Je vous paraîtrais prétentieux en vous disant qu'un cas comme celui de Kobili m'a été immédiatement familier. De par mes fonctions hospitalières, j'ai rencontré de très nombreux malades. En me renseignant sur son cas, j'ai eu l'impression de relire certains anciens dossiers parfaitement connus. Il est difficile, même dans le champ de la psychiatrie, de faire preuve d'originalité en inventant de nouvelles pathologies. Je sais que c'est une pure fantaisie mais si Kobili était parmi nous dans cette salle, vous verriez combien nous pouvons nous comprendre. Son affaire est une affaire humaine classique, répandue et en particulier chez les personnes d'origine africaine. Le souci premier est de les aider. Un effet collatéral éventuel de votre commission serait d'amener à ce qu'un procès ait lieu. Pas seulement pour rendre hommage à Sarah Halimi, mais pour le bien de Kobili. Il faut qu'il soit reconnu comme le responsable et non pas comme la victime qu'il assume d'être depuis son enfance. On lui a volé sa place, on ne lui donne pas sa langue, son pays, ses droits, on ne le reconnaît pas comme un homme. La première justice à lui rendre, ce serait de le juger et de lui permettre de purger sa peine, plutôt que d'être, si l'on en croit le Dr Bensussan, un futur patient des hôpitaux psychiatriques.
Il y a une question que nous évitons tous car elle prend tout de suite un tour philosophique : celle de la responsabilité. Mais être responsable de ses actes, c'est une caractéristique essentielle de l'être humain. C'est ce qui nous distingue de l'animal. L'homme ivre qui renverse quelqu'un sur la route est toujours responsable. De même s'il a pris de la cocaïne. Ce que nous jugeons, c'est la manière dont l'accusé traite la liberté de choix qui lui est offerte en tant que membre de cette espèce bizarre qu'est l'homme. Les animaux n'ont pas ces problèmes, leur conduite étant innée. C'est nous qui avons ce triste privilège d'avoir la liberté de choisir, ce qui nous angoisse et nous pousse à rechercher toutes sortes de supports. Lorsque nous jugeons une personne, en réalité, nous apprécions la manière dont l'accusé traite cette liberté de choix, et autrui est également englobé dans cette liberté de choix. C'est ce qui constitue son humanité. Il faut considérer que nous sommes responsables. Les disculpations offertes par la médecine sont des facilités qui escamotent la responsabilité. Ne va pas chercher le Grand livre, où tu ne fais que ce qui y est écrit. Tu es responsable de tes actes.

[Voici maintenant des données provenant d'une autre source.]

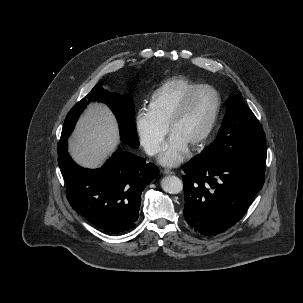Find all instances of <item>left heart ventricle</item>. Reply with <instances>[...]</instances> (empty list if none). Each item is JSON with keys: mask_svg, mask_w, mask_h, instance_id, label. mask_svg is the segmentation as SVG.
I'll list each match as a JSON object with an SVG mask.
<instances>
[{"mask_svg": "<svg viewBox=\"0 0 303 303\" xmlns=\"http://www.w3.org/2000/svg\"><path fill=\"white\" fill-rule=\"evenodd\" d=\"M216 106V97L208 89L199 91L187 111L175 125L172 133L181 137L189 146L208 126Z\"/></svg>", "mask_w": 303, "mask_h": 303, "instance_id": "left-heart-ventricle-1", "label": "left heart ventricle"}]
</instances>
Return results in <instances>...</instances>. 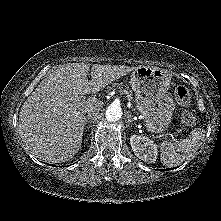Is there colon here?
<instances>
[{
  "label": "colon",
  "mask_w": 221,
  "mask_h": 221,
  "mask_svg": "<svg viewBox=\"0 0 221 221\" xmlns=\"http://www.w3.org/2000/svg\"><path fill=\"white\" fill-rule=\"evenodd\" d=\"M174 95L178 103L182 105H187L191 102V94L189 89L184 85H179L175 88ZM182 123L186 127H193L196 124V119L194 115L188 111L182 113Z\"/></svg>",
  "instance_id": "obj_1"
}]
</instances>
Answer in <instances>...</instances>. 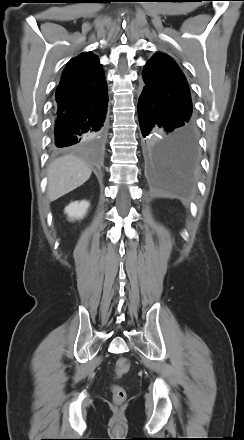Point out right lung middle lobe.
Instances as JSON below:
<instances>
[{"label":"right lung middle lobe","instance_id":"right-lung-middle-lobe-1","mask_svg":"<svg viewBox=\"0 0 244 440\" xmlns=\"http://www.w3.org/2000/svg\"><path fill=\"white\" fill-rule=\"evenodd\" d=\"M101 138H94L93 140H91V142L93 141H99Z\"/></svg>","mask_w":244,"mask_h":440}]
</instances>
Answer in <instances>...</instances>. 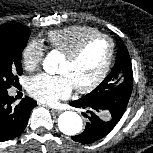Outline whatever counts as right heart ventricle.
<instances>
[{
	"mask_svg": "<svg viewBox=\"0 0 153 153\" xmlns=\"http://www.w3.org/2000/svg\"><path fill=\"white\" fill-rule=\"evenodd\" d=\"M98 33L100 32L93 27L76 25L52 30L46 40L52 49L66 55L85 38Z\"/></svg>",
	"mask_w": 153,
	"mask_h": 153,
	"instance_id": "obj_1",
	"label": "right heart ventricle"
}]
</instances>
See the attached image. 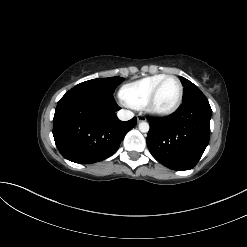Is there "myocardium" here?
I'll return each mask as SVG.
<instances>
[{
  "label": "myocardium",
  "instance_id": "myocardium-1",
  "mask_svg": "<svg viewBox=\"0 0 247 247\" xmlns=\"http://www.w3.org/2000/svg\"><path fill=\"white\" fill-rule=\"evenodd\" d=\"M168 79H175L177 81V83L179 85L178 99H177L176 103L171 108H169L167 110H157L154 108L155 99L157 97V94H158L161 86ZM183 95H184V87H183L181 80L175 75H166L164 78H162L156 84V86L154 87V89L152 90L150 95L148 96V98L145 102L144 108L148 113H150L154 116L167 117V116L174 114L179 109V107L181 106L182 101H183Z\"/></svg>",
  "mask_w": 247,
  "mask_h": 247
}]
</instances>
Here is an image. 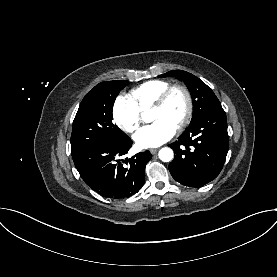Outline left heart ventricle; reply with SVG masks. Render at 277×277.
Listing matches in <instances>:
<instances>
[{
    "mask_svg": "<svg viewBox=\"0 0 277 277\" xmlns=\"http://www.w3.org/2000/svg\"><path fill=\"white\" fill-rule=\"evenodd\" d=\"M187 102L184 94L176 90L169 97L164 107L151 109L150 119L152 121L165 120L177 127L186 112Z\"/></svg>",
    "mask_w": 277,
    "mask_h": 277,
    "instance_id": "b2bd125f",
    "label": "left heart ventricle"
}]
</instances>
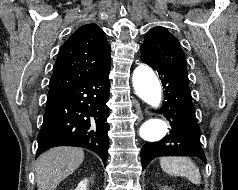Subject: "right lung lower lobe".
I'll use <instances>...</instances> for the list:
<instances>
[{"mask_svg":"<svg viewBox=\"0 0 238 190\" xmlns=\"http://www.w3.org/2000/svg\"><path fill=\"white\" fill-rule=\"evenodd\" d=\"M109 71L110 66L47 98L36 158L51 147L77 146L96 152L106 165Z\"/></svg>","mask_w":238,"mask_h":190,"instance_id":"98d812e1","label":"right lung lower lobe"}]
</instances>
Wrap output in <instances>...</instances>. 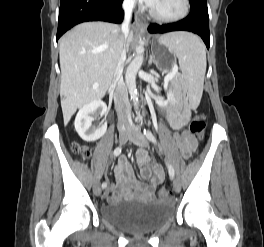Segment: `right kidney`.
Instances as JSON below:
<instances>
[{"mask_svg": "<svg viewBox=\"0 0 264 247\" xmlns=\"http://www.w3.org/2000/svg\"><path fill=\"white\" fill-rule=\"evenodd\" d=\"M106 104L100 100L90 102L78 111L75 118V130L78 135L87 142H93L101 138L106 130L107 123L94 126L92 122L99 116L106 112Z\"/></svg>", "mask_w": 264, "mask_h": 247, "instance_id": "right-kidney-1", "label": "right kidney"}]
</instances>
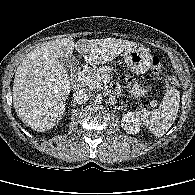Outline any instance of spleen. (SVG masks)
<instances>
[{
  "label": "spleen",
  "instance_id": "3e777b00",
  "mask_svg": "<svg viewBox=\"0 0 195 195\" xmlns=\"http://www.w3.org/2000/svg\"><path fill=\"white\" fill-rule=\"evenodd\" d=\"M180 102V93L177 89L167 90L162 103L158 109L153 111H144L141 122L149 127L150 131L156 136H163L174 123Z\"/></svg>",
  "mask_w": 195,
  "mask_h": 195
}]
</instances>
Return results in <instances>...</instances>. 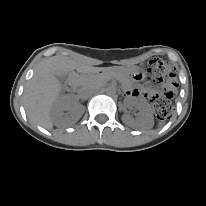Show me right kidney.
<instances>
[{"instance_id":"right-kidney-1","label":"right kidney","mask_w":206,"mask_h":206,"mask_svg":"<svg viewBox=\"0 0 206 206\" xmlns=\"http://www.w3.org/2000/svg\"><path fill=\"white\" fill-rule=\"evenodd\" d=\"M50 116L54 123L76 121L81 117L79 106L71 96L59 98L53 105Z\"/></svg>"}]
</instances>
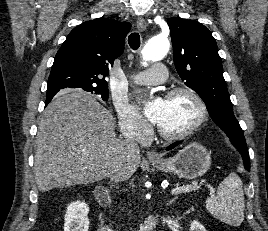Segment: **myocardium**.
I'll return each mask as SVG.
<instances>
[{
	"label": "myocardium",
	"instance_id": "myocardium-1",
	"mask_svg": "<svg viewBox=\"0 0 268 231\" xmlns=\"http://www.w3.org/2000/svg\"><path fill=\"white\" fill-rule=\"evenodd\" d=\"M180 95H186L192 99L197 108L196 118L191 125H189L186 129L177 132V133H169L164 131L159 125L156 126V131L159 136H161L165 140H181L187 138L191 134H193L206 119L207 116V107L203 100V98L192 88L189 87H177L170 90L166 99H170L173 97H177Z\"/></svg>",
	"mask_w": 268,
	"mask_h": 231
}]
</instances>
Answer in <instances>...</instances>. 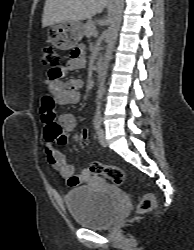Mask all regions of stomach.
<instances>
[{"label":"stomach","mask_w":194,"mask_h":250,"mask_svg":"<svg viewBox=\"0 0 194 250\" xmlns=\"http://www.w3.org/2000/svg\"><path fill=\"white\" fill-rule=\"evenodd\" d=\"M51 43L60 50L74 48L84 35V26L79 21H63L50 25Z\"/></svg>","instance_id":"obj_1"}]
</instances>
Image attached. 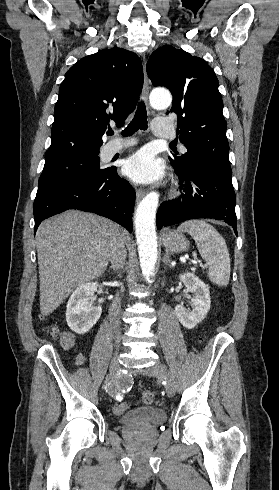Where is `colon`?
<instances>
[{"mask_svg":"<svg viewBox=\"0 0 279 490\" xmlns=\"http://www.w3.org/2000/svg\"><path fill=\"white\" fill-rule=\"evenodd\" d=\"M45 331L48 334L52 335L53 337L57 338L64 349H69L72 347L74 343V337L71 333L61 331L56 326L47 327L45 328ZM153 400H154L153 392L145 391L143 393L142 402L144 404L149 405L153 402ZM128 409H129V404L127 402H121L113 407V413L116 415H123L128 411Z\"/></svg>","mask_w":279,"mask_h":490,"instance_id":"1","label":"colon"}]
</instances>
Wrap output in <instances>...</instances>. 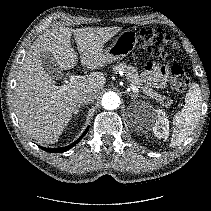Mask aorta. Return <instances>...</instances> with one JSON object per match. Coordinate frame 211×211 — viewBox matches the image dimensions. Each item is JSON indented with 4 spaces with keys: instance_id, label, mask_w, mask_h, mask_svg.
<instances>
[{
    "instance_id": "obj_1",
    "label": "aorta",
    "mask_w": 211,
    "mask_h": 211,
    "mask_svg": "<svg viewBox=\"0 0 211 211\" xmlns=\"http://www.w3.org/2000/svg\"><path fill=\"white\" fill-rule=\"evenodd\" d=\"M120 105V98L114 92H107L102 97V106L107 110L117 109Z\"/></svg>"
}]
</instances>
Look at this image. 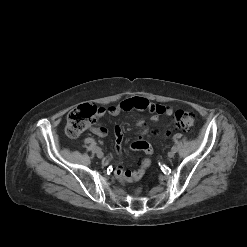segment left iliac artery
Instances as JSON below:
<instances>
[{"label":"left iliac artery","instance_id":"44dca946","mask_svg":"<svg viewBox=\"0 0 247 247\" xmlns=\"http://www.w3.org/2000/svg\"><path fill=\"white\" fill-rule=\"evenodd\" d=\"M172 150H173L174 152H177V147L174 145V146L172 147Z\"/></svg>","mask_w":247,"mask_h":247}]
</instances>
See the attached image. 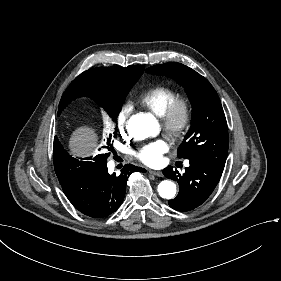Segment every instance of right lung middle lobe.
Returning a JSON list of instances; mask_svg holds the SVG:
<instances>
[{
  "mask_svg": "<svg viewBox=\"0 0 281 281\" xmlns=\"http://www.w3.org/2000/svg\"><path fill=\"white\" fill-rule=\"evenodd\" d=\"M124 100L125 98L117 100H103L99 101L98 104L110 115L113 120H116ZM103 155L108 156L109 153L99 154L95 157L77 159L71 157L63 148L54 147V164L56 174L59 179L75 177L88 167L90 161H94L96 158H99Z\"/></svg>",
  "mask_w": 281,
  "mask_h": 281,
  "instance_id": "obj_1",
  "label": "right lung middle lobe"
}]
</instances>
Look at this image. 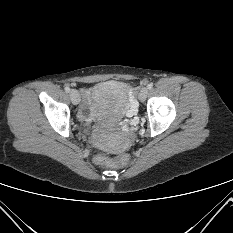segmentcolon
Segmentation results:
<instances>
[{"mask_svg":"<svg viewBox=\"0 0 233 233\" xmlns=\"http://www.w3.org/2000/svg\"><path fill=\"white\" fill-rule=\"evenodd\" d=\"M95 162L97 164H105V165H111V166H115L119 163L118 159H112L106 156H97L95 158Z\"/></svg>","mask_w":233,"mask_h":233,"instance_id":"colon-1","label":"colon"}]
</instances>
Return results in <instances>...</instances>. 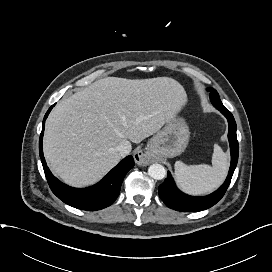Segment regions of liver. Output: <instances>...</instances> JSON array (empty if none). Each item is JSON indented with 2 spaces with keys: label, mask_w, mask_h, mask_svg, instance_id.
Returning a JSON list of instances; mask_svg holds the SVG:
<instances>
[{
  "label": "liver",
  "mask_w": 272,
  "mask_h": 272,
  "mask_svg": "<svg viewBox=\"0 0 272 272\" xmlns=\"http://www.w3.org/2000/svg\"><path fill=\"white\" fill-rule=\"evenodd\" d=\"M186 103L183 86L169 77L97 80L51 111L44 156L65 183L93 184L121 160L119 144L158 132Z\"/></svg>",
  "instance_id": "6515ba94"
}]
</instances>
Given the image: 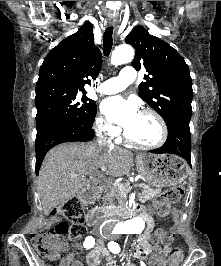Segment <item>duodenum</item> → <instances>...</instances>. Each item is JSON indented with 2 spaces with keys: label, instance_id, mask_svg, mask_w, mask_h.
<instances>
[{
  "label": "duodenum",
  "instance_id": "1",
  "mask_svg": "<svg viewBox=\"0 0 221 266\" xmlns=\"http://www.w3.org/2000/svg\"><path fill=\"white\" fill-rule=\"evenodd\" d=\"M98 191L87 190L83 193L82 198L84 200H89L96 196ZM139 207L130 206V207H115L114 211H106L103 209H94L90 210L86 215V223L89 226L95 225L99 220L105 219L109 216H128L133 215Z\"/></svg>",
  "mask_w": 221,
  "mask_h": 266
}]
</instances>
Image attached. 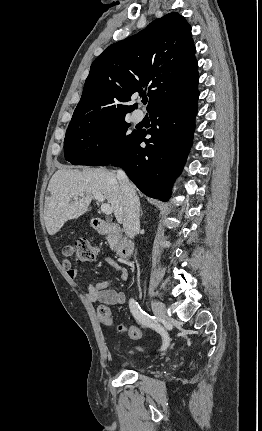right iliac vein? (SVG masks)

Vous avez certainement eu connaissance de l'affaire d'un imam toulousain qui tenait des prêches antisémites et qui a été acquitté, le juge considérant qu'il ne faisait que se référer à des textes religieux. Il n'était pas responsable, selon le juge, se contentant d'appliquer des sourates de sa religion. En réalité, la position juste serait de considérer qu'il est responsable de sa lecture de ces textes, qui sont ce qu'ils sont.